On 05/17/2016 02:53 PM, William A Rowe Jr wrote:
> (Note that HT is a CTL, right, so it appears to be doubly excluded, no?)
> CHAR is US-ASCII 0-127.

I noticed that too... It seems odd, but it's water under the bridge now,
I guess.

> The characters missing above from tchar are '"', '(', ')', ',', '/',
> ':', ';', '<', '=', '>', '?', '@', '[', '\', ']', '{', '}' which
> corresponds to this delimiter list, and to the RFC2616 list. VCHAR is
> clearly US-ASCII 20-7E, possibly includes tab. (Tabs are visible spacing.)

RFC 7230 defers to RFC 5234 [1] for VCHAR:

>          VCHAR          =  %x21-7E
>                                 ; visible (printing) characters

So neither spaces nor tabs by my reading.
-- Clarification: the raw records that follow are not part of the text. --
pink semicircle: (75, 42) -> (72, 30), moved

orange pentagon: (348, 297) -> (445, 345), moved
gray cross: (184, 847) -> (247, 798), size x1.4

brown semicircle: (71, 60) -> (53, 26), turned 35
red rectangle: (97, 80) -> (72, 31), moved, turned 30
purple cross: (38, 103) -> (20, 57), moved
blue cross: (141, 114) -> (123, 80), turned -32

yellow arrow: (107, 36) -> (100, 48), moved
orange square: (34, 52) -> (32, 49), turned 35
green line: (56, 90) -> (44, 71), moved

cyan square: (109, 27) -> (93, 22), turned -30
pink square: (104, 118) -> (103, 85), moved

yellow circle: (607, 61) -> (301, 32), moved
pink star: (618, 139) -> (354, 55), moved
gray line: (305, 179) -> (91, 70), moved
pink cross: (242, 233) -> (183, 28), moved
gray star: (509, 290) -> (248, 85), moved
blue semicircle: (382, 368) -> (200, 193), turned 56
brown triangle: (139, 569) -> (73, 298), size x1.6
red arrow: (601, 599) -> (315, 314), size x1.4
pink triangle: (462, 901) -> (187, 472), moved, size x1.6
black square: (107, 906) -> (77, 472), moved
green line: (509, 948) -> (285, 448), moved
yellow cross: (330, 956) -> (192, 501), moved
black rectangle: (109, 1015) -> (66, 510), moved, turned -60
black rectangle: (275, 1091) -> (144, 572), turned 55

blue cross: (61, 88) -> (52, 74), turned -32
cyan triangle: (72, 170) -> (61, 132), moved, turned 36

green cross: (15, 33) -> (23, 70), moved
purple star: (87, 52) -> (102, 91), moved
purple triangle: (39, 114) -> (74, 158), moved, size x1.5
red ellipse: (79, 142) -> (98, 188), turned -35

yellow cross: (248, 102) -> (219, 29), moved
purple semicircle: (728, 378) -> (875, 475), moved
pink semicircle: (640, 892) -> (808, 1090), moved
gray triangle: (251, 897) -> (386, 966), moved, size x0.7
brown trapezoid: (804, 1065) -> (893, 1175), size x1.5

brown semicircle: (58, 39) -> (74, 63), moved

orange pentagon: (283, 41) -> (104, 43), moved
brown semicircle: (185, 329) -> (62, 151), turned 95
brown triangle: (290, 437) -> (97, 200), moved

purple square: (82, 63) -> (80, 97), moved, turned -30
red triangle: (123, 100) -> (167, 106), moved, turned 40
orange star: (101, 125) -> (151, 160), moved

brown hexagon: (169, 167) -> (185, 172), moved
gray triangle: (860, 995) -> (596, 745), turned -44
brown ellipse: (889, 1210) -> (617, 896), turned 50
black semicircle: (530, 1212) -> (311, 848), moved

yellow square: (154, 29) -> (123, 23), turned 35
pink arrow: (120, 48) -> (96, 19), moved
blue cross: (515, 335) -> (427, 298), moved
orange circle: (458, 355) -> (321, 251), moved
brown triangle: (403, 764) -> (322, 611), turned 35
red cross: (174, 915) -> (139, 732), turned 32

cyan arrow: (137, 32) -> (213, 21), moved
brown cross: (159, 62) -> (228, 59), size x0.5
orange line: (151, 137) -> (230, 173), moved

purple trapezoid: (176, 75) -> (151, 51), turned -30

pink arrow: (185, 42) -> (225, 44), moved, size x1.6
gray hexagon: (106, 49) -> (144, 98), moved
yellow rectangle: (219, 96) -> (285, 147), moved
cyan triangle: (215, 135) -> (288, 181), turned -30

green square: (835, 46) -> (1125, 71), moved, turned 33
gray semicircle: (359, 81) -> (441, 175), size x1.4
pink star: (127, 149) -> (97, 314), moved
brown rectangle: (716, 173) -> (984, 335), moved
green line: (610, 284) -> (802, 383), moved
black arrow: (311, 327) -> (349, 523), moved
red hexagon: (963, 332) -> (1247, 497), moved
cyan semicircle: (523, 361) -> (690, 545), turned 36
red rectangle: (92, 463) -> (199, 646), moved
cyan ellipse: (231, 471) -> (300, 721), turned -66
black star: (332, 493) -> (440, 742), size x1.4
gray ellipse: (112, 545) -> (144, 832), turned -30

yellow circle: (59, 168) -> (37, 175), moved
> So my concerns may have been unfounded, but reviewing the new spec
> against implementation still seems prudent.

+1 to that.

Getting back to your original question, then: if there are any
differences that do come up, I personally think it would be nice if the
new rules were used by default in the next major release, but
case-by-case consideration would probably be appropriate for now.

--Jacob

[1] https://tools.ietf.org/html/rfc5234#appendix-B.1

Re: RFC 7230..7235 Parsing Conformance?

Posted by William A Rowe Jr <wr...@rowe-clan.net>.
Based on Jason's question...

On Tue, May 17, 2016 at 1:31 PM, William A Rowe Jr <wr...@rowe-clan.net>
wrote:

> On Tue, May 17, 2016 at 1:00 PM, Julian Reschke <ju...@gmx.de>
> wrote:
>
>> On 2016-05-17 19:01, Graham Leggett wrote:
>>
>>> On 17 May 2016, at 6:43 PM, William A Rowe Jr <wr...@rowe-clan.net>
>>> wrote:
>>>
>>> Wondering what other contributors are thinking on this topic.
>>>>
>>>> We have a number of changes in the ABNF grammar between
>>>> RFC2616 and RFC7230..7235. Do we want trunk 2.6/3.0 to be
>>>> an entirely RFC723x generation server, and drop all support for
>>>> RFC2616?
>>>>
>>>> Do we want to backport these changes to 2.4.x? If so, what
>>>> mechanism do we want to toggle the behavior of the server
>>>> between 2616 and 7230..7235?
>>>>
>>>> We can presume a small performance hit in any conditional
>>>> operation, especially when those decisions apply to tight parsing
>>>> loop. Toggling between two different parser implementations would
>>>> probably be a bit more efficient than conditionals within a parser
>>>> itself.
>>>>
>>>
>>> Can you give some examples to get a sense of the extent of this?
>>>
>> +1 to the question; I'd like to see examples as well...
>>
>> I believe we only changed the ABNF when we came to the conclusion that
>> the old one was incorrect, or did not reflect what implementations do in
>> practice.
>>
>
> One of the more significant is the change to token,
> https://tools.ietf.org/html/rfc2616#section-2.2
>
>      token          = 1*<any CHAR except CTLs or separators>
>
>
       separators     = "(" | ")" | "<" | ">" | "@"
                      | "," | ";" | ":" | "\" | <">
                      | "/" | "[" | "]" | "?" | "="
                      | "{" | "}" | SP | HT


(Note that HT is a CTL, right, so it appears to be doubly excluded, no?)
CHAR is US-ASCII 0-127.


> vs https://tools.ietf.org/html/rfc7230#section-3.2.6
>
>      token          = 1*tchar
>
>      tchar          = "!" / "#" / "$" / "%" / "&" / "'" / "*"
>                     / "+" / "-" / "." / "^" / "_" / "`" / "|" / "~"
>                     / DIGIT / ALPHA
>                     ; any VCHAR, except delimiters
>
>
  "Delimiters are chosen
   from the set of US-ASCII visual characters not allowed in a token
   (DQUOTE and "(),/:;<=>?@[\]{}")."


The characters missing above from tchar are '"', '(', ')', ',', '/', ':',
';', '<', '=', '>', '?', '@', '[', '\', ']', '{', '}' which corresponds to
this delimiter list, and to the RFC2616 list. VCHAR is clearly US-ASCII
20-7E, possibly includes tab. (Tabs are visible spacing.)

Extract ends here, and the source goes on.